Little Love Affair (Southern Romance 1)
“Slavery.”
“Yes.” Jasper nodded. “We need it. I know. They’ll see someday. You’ll get better and we’ll show them.”
Horace’s lips moved and Jasper could hardly make out the words.
“...shouldn’t...”
“Try to rest.”
“You shouldn’t be here. Neither of us should.”
“What good would it have done if you died in the camp? You know they don’t have the supplies for this.”
“You’re well,” Horace insisted. “You should go home, before someone spots you. Two people attract more notice than one.”
/> “You’re not well enough to travel on your own,” Jasper said bluntly. “And without this food, we’d be close to starving. Two people attract more luck than one too.”
“Luck?”
“A woman in the farmhouse down the hill gave us this.”
“You were seen? Jasper, we have to leave.”
“She brought food, not soldiers. It’s been hours. If they were going to kill us, they would have. She’ll...I think she’ll let us be. What?”
“Your face looks...odd.” Horace coughed slightly and winced.
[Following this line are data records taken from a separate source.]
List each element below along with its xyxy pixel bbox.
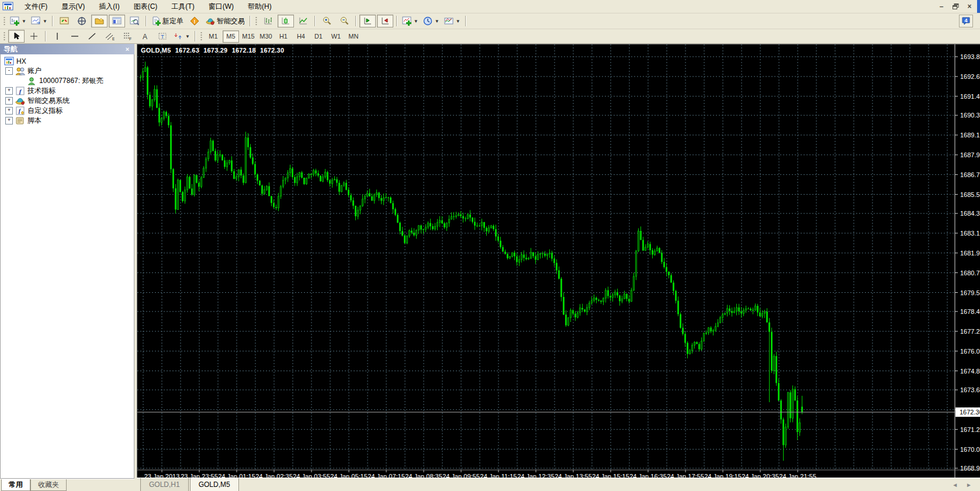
- data-window-button[interactable]: [74, 15, 90, 27]
- templates-button[interactable]: ▼: [442, 15, 462, 27]
- line-chart-button[interactable]: [295, 15, 311, 27]
- new-chart-button[interactable]: ▼: [8, 15, 28, 27]
- arrows-button[interactable]: ▼: [172, 30, 192, 43]
- tree-expand-box[interactable]: -: [5, 67, 13, 75]
- indicators-button[interactable]: ▼: [400, 15, 420, 27]
- crosshair-button[interactable]: [26, 30, 42, 43]
- tree-item-0[interactable]: HX: [1, 56, 134, 66]
- menu-item-0[interactable]: 文件(F): [18, 1, 54, 13]
- price-axis-label: 1678.40: [960, 308, 980, 315]
- timeframe-w1-button[interactable]: W1: [328, 30, 344, 43]
- navigator-tab-0[interactable]: 常用: [1, 479, 30, 491]
- zoom-out-button[interactable]: [336, 15, 352, 27]
- strategy-tester-button[interactable]: [126, 15, 143, 27]
- new-chart-dropdown-icon[interactable]: ▼: [22, 19, 26, 24]
- toolbar-grip[interactable]: [200, 31, 203, 42]
- expert-alert-button[interactable]: !: [186, 15, 203, 27]
- trendline-icon: [88, 32, 97, 41]
- toolbar-grip[interactable]: [3, 31, 6, 42]
- timeframe-h4-button[interactable]: H4: [293, 30, 309, 43]
- toolbar-grip[interactable]: [255, 16, 258, 26]
- text-button[interactable]: A: [137, 30, 153, 43]
- tree-item-1[interactable]: -账户: [1, 66, 134, 76]
- zoom-in-icon: [322, 16, 331, 26]
- main-area: 导航 × HX-账户1000077867: 郑银亮+f技术指标+智能交易系统+f…: [0, 44, 980, 491]
- zoom-in-button[interactable]: [318, 15, 335, 27]
- tree-expand-box[interactable]: +: [5, 107, 13, 115]
- arrows-dropdown-icon[interactable]: ▼: [185, 34, 190, 39]
- timeframe-m30-button[interactable]: M30: [258, 30, 274, 43]
- tree-expand-box[interactable]: +: [5, 97, 13, 105]
- timeframe-m1-button[interactable]: M1: [205, 30, 221, 43]
- navigator-close-button[interactable]: ×: [123, 45, 132, 54]
- tree-item-4[interactable]: +智能交易系统: [1, 96, 134, 106]
- new-order-button[interactable]: 新定单: [150, 15, 185, 27]
- templates-dropdown-icon[interactable]: ▼: [456, 19, 460, 24]
- horizontal-line-button[interactable]: [67, 30, 83, 43]
- candlestick-button[interactable]: [278, 15, 294, 27]
- chart-shift-button[interactable]: [377, 15, 393, 27]
- tree-item-label: 自定义指标: [27, 106, 63, 116]
- menu-item-5[interactable]: 窗口(W): [202, 1, 241, 13]
- cursor-button[interactable]: [8, 30, 25, 43]
- text-label-button[interactable]: T: [154, 30, 171, 43]
- chart-shift-icon: [380, 16, 390, 26]
- svg-text:T: T: [161, 34, 164, 40]
- community-button[interactable]: 4: [959, 15, 973, 27]
- equidistant-channel-button[interactable]: E: [102, 30, 118, 43]
- tree-item-6[interactable]: +脚本: [1, 116, 134, 126]
- minimize-button[interactable]: –: [936, 2, 947, 11]
- script-icon: [15, 116, 25, 125]
- market-watch-button[interactable]: [56, 15, 72, 27]
- expert-advisors-button[interactable]: 智能交易: [204, 15, 247, 27]
- timeframe-m5-button[interactable]: M5: [223, 30, 239, 43]
- tab-scroll-left[interactable]: ◄: [952, 482, 958, 488]
- navigator-button[interactable]: [91, 15, 108, 27]
- vertical-line-button[interactable]: [49, 30, 65, 43]
- navigator-tab-1[interactable]: 收藏夹: [30, 479, 67, 491]
- text-icon: A: [140, 32, 150, 41]
- profiles-dropdown-icon[interactable]: ▼: [43, 19, 47, 24]
- profiles-button[interactable]: ▼: [29, 15, 49, 27]
- periods-dropdown-icon[interactable]: ▼: [435, 19, 439, 24]
- menu-item-3[interactable]: 图表(C): [127, 1, 165, 13]
- chart-tab-gold-h1[interactable]: GOLD,H1: [140, 478, 189, 491]
- tree-item-3[interactable]: +f技术指标: [1, 86, 134, 96]
- chart-area[interactable]: 1693.851692.651691.451690.301689.101687.…: [137, 44, 980, 478]
- timeframe-mn-button[interactable]: MN: [345, 30, 362, 43]
- price-axis-label: 1681.95: [960, 250, 980, 257]
- profiles-icon: [31, 16, 40, 26]
- auto-scroll-button[interactable]: [359, 15, 376, 27]
- current-price-label: 1672.30: [960, 409, 980, 416]
- trendline-button[interactable]: [84, 30, 101, 43]
- periods-button[interactable]: ▼: [421, 15, 441, 27]
- menu-item-1[interactable]: 显示(V): [54, 1, 92, 13]
- tree-expand-box[interactable]: +: [5, 87, 13, 95]
- chart-tab-gold-m5[interactable]: GOLD,M5: [190, 478, 239, 491]
- tree-item-2[interactable]: 1000077867: 郑银亮: [1, 76, 134, 86]
- indicators-dropdown-icon[interactable]: ▼: [414, 19, 418, 24]
- bar-chart-button[interactable]: [260, 15, 276, 27]
- close-button[interactable]: ×: [964, 2, 975, 11]
- menu-items: 文件(F)显示(V)插入(I)图表(C)工具(T)窗口(W)帮助(H): [18, 0, 279, 13]
- toolbar-grip[interactable]: [3, 16, 6, 26]
- timeframe-d1-button[interactable]: D1: [310, 30, 327, 43]
- navigator-panel: 导航 × HX-账户1000077867: 郑银亮+f技术指标+智能交易系统+f…: [0, 44, 134, 491]
- menu-item-2[interactable]: 插入(I): [92, 1, 126, 13]
- text-label-icon: T: [158, 32, 167, 41]
- timeframe-h1-button[interactable]: H1: [275, 30, 292, 43]
- fibonacci-button[interactable]: F: [119, 30, 136, 43]
- tree-item-5[interactable]: +f自定义指标: [1, 106, 134, 116]
- tree-item-label: 智能交易系统: [27, 96, 70, 106]
- indicators-icon: [402, 16, 411, 26]
- tree-expand-box[interactable]: +: [5, 117, 13, 125]
- terminal-button[interactable]: [109, 15, 125, 27]
- timeframe-m15-button[interactable]: M15: [240, 30, 257, 43]
- terminal-icon: [112, 16, 122, 26]
- tab-scroll-right[interactable]: ►: [966, 482, 972, 488]
- app-icon[interactable]: [2, 2, 14, 11]
- menu-item-6[interactable]: 帮助(H): [241, 1, 279, 13]
- chart-tabs: GOLD,H1GOLD,M5◄►: [137, 478, 980, 491]
- menu-item-4[interactable]: 工具(T): [164, 1, 201, 13]
- restore-button[interactable]: [950, 2, 961, 11]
“It’s nothing.” Jasper realized he had been staring into the middle distance and shook his head to clear it.
“You’ve been away from civilization too long if you’re getting misty-eyed over some old farmer’s wife.” Horace lay back with a wince.
“She was...young.” Jasper busied himself trying to wash out the old bandages. He would need to take them to the creek nearby, but there was time enough for that at dawn. His mind was only half on the task, however. “She was beautiful.”
“A young famer’s wife.” Horace tried to laugh and his breath caught.
“Unmarried.” Jasper thought back to her hands without a ring on them and felt a ridiculous stab of hope. Nothing more foolish than a young man’s heart, his father had said once, and it was surely true. Jasper’s heart, apparently, could not tell the difference between an upstanding southern woman and a Yankee oppressor.
“Oh?”
“Yes.” He tried to harden his heart, and could not. “Fair-haired, and blue eyes like....”
“Jasper?”
“What?”
“You’re just staring at the fire.”
“Apologies.” Jasper smiled distractedly.
“Are you going to leave me here to waste away while you go off wooing her?” Horace asked plaintively, with a spark of the humor that had kept the men cheerful around their campfires, and Jasper laughed.
“Oh, she wants nothing to do with me. She ran me off. I think she thought I was trying to go after her sister. Also a beauty.” He looked meaningfully at Horace and though the man laughed, he sobered quickly.
“We should go,” he murmured. “No joking, Jasper. We should leave before we’re spotted.”
“In the morning.”
“We should go now. We can travel by night. If anyone comes to find us in the morning, we’ll be long gone.”